You could say the same about his author. Moorcock is perhaps the most imposing landmark left upon the British literary landscape, once one ventures past the neatly-tended suburbs of Booker-approved civilisation and into the lurid, surprisingly healthy pulp wilderness beyond. The breadth of vision evident in later works such as the stunning, monumental Mother London or the shamelessly enjoyable King of the City (almost a Cornelius outing without Jerry) has always been there, most obviously in his Cornelius quartet and the accompanying short stories, comic strips, apocrypha, Corneliana. It’s just that back in the 1960s and the 1970s very few people yet possessed the language or the terms of reference necessary to decode that vision, would need a couple more decades to see it as a comically horrific prophecy, precise in all its major details. Now, though, it’s 2002. With the runaway train right on top of us, we finally make out the shouted warning. Now, with his fictions blooming monstrously into reality about him, Moorcock and his most iconic vehicle return into a world, a century, a context, that has suddenly made shocking sense of both of them.
Jerry Cornelius, Pierrot of Armageddon, is reaffirmed in Firing the Cathedral as one of the only genuinely modern characters in British fiction, certainly the only one in science fiction (which, we were told, was the only fiction capable of describing the present. Mind you, that was then). Right from those ingenious Elric re-treads in The Final Programme, Jerry was the first post-quantum personality, his various identities, agendas and appearances existing as a kind of super-position, a one-man multiverse of mixed states that would collapse down to a single fixed self only when observed. As such, he is perhaps the one essential, necessary fictional construction of our times, almost our only means of fashioning an adequate response to them. A vital thought-experiment. Cornelius explores the nightmare territories that are ahead of us; are now upon us. And, just when we need him, here he is.
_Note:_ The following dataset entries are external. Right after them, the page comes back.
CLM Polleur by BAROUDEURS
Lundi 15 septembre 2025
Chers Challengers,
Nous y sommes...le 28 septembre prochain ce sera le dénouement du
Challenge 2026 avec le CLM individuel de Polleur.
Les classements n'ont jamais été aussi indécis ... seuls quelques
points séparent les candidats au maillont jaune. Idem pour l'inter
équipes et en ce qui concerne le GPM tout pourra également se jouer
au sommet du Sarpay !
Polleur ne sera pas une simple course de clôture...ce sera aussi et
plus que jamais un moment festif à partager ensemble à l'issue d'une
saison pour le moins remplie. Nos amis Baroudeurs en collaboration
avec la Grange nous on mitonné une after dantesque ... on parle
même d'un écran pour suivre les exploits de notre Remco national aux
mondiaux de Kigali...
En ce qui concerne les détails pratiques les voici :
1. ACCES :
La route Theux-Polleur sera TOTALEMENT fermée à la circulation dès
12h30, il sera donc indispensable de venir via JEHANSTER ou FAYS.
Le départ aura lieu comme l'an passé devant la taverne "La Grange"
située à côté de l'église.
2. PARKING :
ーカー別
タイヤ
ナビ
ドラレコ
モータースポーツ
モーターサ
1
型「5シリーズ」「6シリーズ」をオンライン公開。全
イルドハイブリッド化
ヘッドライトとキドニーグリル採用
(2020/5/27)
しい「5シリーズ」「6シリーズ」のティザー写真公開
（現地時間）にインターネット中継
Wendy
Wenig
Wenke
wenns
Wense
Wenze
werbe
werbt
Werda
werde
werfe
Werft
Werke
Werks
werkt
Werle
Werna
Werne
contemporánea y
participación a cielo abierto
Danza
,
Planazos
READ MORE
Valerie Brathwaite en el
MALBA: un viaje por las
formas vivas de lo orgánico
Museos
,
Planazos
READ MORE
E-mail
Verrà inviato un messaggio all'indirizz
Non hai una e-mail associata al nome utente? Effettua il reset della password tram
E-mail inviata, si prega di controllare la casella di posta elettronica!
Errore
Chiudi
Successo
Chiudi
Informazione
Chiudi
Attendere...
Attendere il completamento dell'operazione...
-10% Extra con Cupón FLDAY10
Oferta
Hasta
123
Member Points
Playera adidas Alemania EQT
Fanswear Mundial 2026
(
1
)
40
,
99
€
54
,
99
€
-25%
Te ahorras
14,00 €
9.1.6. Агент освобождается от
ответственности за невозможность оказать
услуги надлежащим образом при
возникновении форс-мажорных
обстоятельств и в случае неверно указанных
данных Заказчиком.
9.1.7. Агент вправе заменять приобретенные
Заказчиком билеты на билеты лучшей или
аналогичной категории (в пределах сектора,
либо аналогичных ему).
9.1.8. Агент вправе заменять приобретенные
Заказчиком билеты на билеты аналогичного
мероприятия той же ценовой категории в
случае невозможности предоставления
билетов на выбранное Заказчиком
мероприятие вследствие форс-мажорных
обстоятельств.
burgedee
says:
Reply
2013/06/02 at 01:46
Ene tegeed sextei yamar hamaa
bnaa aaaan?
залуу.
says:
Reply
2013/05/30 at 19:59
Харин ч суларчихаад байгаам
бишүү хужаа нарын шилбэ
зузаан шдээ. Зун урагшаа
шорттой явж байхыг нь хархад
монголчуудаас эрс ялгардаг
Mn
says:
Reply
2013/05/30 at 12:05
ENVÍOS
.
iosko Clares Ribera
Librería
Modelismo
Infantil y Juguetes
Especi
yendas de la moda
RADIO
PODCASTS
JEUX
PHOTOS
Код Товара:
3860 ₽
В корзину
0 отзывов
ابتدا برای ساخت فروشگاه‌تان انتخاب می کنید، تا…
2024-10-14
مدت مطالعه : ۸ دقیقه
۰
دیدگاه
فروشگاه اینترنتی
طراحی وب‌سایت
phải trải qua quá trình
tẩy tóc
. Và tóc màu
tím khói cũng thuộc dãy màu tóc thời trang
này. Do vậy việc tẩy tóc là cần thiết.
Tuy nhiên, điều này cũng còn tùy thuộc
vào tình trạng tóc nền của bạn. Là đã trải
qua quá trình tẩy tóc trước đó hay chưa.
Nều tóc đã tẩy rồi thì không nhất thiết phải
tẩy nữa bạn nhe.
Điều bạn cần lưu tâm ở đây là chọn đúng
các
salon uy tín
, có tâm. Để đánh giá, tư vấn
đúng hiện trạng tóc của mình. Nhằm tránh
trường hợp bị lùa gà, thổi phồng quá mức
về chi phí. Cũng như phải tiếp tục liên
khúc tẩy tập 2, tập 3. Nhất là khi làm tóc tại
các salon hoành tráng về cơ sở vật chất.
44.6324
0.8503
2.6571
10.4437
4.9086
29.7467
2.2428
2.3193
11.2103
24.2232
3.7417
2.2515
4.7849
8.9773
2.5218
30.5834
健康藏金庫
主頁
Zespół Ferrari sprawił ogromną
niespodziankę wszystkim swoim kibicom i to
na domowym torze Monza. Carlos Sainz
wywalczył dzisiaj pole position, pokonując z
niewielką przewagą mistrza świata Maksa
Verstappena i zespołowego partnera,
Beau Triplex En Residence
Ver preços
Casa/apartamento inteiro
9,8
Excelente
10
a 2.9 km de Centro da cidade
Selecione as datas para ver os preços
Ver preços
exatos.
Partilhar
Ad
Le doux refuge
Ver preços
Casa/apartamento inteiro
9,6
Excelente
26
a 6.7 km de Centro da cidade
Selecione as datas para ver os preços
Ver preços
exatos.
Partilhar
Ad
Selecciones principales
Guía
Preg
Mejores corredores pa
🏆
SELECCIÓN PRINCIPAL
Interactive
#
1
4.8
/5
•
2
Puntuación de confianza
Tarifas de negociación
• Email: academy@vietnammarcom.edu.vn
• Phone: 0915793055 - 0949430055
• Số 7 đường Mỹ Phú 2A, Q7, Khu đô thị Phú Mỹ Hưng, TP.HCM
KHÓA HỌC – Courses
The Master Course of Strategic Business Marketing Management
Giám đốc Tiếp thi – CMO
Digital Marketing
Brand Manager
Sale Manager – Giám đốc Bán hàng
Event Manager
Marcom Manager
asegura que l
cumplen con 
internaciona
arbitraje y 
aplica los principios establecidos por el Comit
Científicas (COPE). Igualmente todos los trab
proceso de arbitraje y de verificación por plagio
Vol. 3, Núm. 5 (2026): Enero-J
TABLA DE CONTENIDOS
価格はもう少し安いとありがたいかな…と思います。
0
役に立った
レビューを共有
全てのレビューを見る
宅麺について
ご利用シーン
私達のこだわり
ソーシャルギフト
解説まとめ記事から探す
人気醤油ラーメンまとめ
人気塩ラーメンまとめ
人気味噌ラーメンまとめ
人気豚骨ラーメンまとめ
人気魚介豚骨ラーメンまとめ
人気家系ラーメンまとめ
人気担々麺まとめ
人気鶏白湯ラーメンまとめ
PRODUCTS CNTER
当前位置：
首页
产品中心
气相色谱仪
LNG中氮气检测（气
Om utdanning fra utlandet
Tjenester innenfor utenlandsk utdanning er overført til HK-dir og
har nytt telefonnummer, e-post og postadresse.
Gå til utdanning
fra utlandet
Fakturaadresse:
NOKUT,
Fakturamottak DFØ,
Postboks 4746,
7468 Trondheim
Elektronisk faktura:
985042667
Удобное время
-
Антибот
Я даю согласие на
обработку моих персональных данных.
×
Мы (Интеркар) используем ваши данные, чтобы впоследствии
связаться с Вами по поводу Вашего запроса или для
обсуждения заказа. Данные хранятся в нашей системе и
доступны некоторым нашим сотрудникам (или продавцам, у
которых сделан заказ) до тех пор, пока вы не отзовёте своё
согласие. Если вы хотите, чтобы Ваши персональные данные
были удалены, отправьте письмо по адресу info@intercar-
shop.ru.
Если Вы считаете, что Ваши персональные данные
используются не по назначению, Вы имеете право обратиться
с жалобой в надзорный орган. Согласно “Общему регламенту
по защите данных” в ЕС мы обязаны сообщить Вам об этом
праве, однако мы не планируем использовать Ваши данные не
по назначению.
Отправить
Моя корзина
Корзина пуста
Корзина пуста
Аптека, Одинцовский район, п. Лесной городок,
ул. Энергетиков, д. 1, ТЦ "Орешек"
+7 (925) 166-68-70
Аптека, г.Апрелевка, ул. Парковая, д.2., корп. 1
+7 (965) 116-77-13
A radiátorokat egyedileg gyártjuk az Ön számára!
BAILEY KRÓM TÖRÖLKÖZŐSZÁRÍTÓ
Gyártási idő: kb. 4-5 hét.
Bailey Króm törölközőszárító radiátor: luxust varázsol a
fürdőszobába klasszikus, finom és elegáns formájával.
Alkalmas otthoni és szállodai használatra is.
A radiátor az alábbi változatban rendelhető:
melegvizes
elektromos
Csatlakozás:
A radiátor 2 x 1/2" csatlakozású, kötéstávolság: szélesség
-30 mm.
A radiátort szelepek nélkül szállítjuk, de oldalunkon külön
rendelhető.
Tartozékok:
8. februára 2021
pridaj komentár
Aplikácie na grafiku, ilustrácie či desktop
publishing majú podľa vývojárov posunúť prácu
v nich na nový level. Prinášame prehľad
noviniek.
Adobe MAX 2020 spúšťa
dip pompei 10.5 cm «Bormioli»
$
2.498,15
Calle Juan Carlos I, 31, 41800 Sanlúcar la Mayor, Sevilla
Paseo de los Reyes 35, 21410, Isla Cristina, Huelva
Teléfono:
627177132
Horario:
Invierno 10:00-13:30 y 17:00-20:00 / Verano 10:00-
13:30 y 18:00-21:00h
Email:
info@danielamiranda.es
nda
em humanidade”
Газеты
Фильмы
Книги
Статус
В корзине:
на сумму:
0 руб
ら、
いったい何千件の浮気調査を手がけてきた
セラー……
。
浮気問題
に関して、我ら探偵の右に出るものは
With Firing the Cathedral, Michael Moorcock serves us up a story of fine vintage although clearly newly bottled, something he could have written thirty years ago or only yesterday. It contains the fire and energy and aura of the author’s earliest Cornelius outings, yet without the faintest DNA trace of nostalgia. Rather than some tragic band reunion tour around the chicken-in-a-basket circuit, Firing the Cathedral reads like something that the early works were merely leading up to. This is an exhilarating, crackling third rail of a novella, sparks in every line, and best not stepped upon by accident. One of our greatest authors dusts off what is arguably his greatest character, revealed now as a crucial archetype of our new and combustive century. Slam a fresh clip into the needlegun, slip Deep Fix: Greatest Hits in the car stereo and prepare for a millennium buggering that will make your eyes water and will forcibly remind you What Time It Is. like the author, like his fresh-as-a-daisy old assassin, you’ll never have felt better.
Alan Moore
Northampton
22 June 2002
This introduction was written for the first issue of Firing the Cathedral, PS Publishing. Firing the Cathedral was reprinted in the anthology Cities, edited by Peter Crowther and published by Victor Gollancz (UK) and Four Walls Eight Windows (US). It will appear again in Michael Moorcock’s collection The Lives and Times of Jerry Cornelius from Four Walls Eight Windows in October 2003.